TASK DIRECTIONS -> Return nothing but the lines from the one containing "Luxury Presence" through the end of the records below, exactly as they stand and without pictures.

TASK INPUTS ->
* * * * *

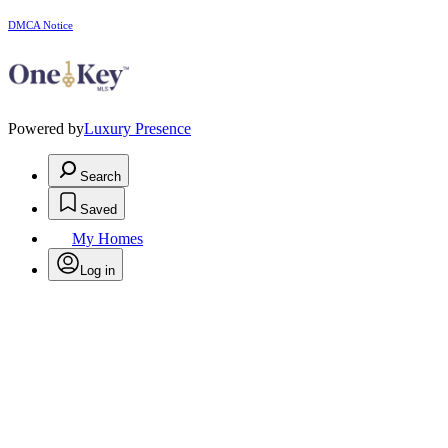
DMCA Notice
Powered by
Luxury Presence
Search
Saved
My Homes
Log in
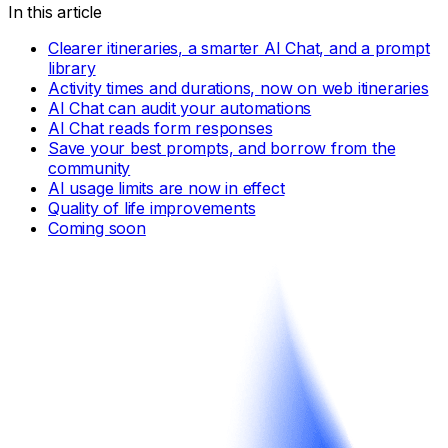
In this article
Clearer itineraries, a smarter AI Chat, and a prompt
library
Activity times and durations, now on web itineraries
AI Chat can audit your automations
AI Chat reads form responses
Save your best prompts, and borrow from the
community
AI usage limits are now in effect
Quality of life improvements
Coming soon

* * * * *

RESPONSE AREA ->
Luxury Presence
Search
Saved
My Homes
Log in
In this article
Clearer itineraries, a smarter AI Chat, and a prompt
library
Activity times and durations, now on web itineraries
AI Chat can audit your automations
AI Chat reads form responses
Save your best prompts, and borrow from the
community
AI usage limits are now in effect
Quality of life improvements
Coming soon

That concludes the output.